YOUR ASSIGNMENT. Where does the string "Норильске" occur in the records? Copy each line that holds it.

*** INPUT ***

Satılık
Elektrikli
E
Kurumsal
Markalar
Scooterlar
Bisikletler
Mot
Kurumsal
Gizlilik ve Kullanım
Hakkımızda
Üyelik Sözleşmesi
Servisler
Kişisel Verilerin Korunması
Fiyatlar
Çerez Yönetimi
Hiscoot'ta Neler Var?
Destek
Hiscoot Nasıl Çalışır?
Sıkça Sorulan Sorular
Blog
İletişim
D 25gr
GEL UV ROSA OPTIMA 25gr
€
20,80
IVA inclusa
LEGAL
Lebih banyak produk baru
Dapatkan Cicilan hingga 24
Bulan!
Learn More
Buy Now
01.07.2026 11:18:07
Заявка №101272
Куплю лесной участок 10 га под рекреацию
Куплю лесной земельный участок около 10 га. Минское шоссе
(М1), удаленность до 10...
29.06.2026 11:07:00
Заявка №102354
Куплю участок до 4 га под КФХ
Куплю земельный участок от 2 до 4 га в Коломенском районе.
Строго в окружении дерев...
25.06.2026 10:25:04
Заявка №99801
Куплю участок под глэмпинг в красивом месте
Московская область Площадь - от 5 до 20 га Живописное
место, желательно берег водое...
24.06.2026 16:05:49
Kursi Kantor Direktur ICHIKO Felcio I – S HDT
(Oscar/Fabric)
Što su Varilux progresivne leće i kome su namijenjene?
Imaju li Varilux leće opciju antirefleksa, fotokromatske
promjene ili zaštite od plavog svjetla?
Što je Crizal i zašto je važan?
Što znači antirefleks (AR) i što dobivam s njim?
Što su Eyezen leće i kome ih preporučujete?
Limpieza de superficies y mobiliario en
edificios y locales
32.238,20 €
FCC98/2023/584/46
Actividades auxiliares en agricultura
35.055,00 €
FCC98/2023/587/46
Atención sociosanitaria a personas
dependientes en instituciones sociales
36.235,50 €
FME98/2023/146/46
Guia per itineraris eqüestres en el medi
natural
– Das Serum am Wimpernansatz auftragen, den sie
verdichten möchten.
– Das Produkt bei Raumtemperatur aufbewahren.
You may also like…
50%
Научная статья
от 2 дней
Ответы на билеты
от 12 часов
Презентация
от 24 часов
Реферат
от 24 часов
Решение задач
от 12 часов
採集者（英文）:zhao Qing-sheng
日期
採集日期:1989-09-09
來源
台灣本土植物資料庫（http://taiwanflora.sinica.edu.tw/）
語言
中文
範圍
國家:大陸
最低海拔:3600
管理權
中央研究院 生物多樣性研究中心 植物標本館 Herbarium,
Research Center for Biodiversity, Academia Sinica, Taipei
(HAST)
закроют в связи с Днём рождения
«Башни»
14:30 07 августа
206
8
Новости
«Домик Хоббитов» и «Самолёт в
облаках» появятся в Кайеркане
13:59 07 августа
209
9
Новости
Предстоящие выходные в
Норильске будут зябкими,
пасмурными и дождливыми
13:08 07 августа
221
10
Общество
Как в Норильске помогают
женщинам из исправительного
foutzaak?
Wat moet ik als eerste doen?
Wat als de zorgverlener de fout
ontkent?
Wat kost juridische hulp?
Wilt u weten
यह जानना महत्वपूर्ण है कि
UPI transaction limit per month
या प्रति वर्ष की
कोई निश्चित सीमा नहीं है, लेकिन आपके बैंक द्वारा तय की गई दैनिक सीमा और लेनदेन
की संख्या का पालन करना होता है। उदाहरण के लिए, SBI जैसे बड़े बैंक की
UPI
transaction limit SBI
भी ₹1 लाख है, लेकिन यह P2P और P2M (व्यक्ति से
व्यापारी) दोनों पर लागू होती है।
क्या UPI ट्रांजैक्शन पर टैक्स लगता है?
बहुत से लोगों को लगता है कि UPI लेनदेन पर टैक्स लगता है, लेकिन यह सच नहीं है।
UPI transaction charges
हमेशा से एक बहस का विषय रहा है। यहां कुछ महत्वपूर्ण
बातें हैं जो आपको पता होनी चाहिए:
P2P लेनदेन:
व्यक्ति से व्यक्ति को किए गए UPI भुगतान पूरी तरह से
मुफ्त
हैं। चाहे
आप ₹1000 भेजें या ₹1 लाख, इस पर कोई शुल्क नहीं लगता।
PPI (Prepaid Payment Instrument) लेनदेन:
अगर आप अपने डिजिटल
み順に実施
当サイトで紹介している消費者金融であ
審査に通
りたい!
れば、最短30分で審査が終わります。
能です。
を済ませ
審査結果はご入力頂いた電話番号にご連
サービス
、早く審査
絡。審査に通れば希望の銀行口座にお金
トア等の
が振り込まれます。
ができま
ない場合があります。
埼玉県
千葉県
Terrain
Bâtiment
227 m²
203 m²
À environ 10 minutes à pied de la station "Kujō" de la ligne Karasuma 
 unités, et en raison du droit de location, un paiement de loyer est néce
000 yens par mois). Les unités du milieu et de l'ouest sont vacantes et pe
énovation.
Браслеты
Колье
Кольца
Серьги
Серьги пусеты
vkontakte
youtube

*** End of INPUT ***

REPLY TO THE TASK.
Норильске будут зябкими,
Как в Норильске помогают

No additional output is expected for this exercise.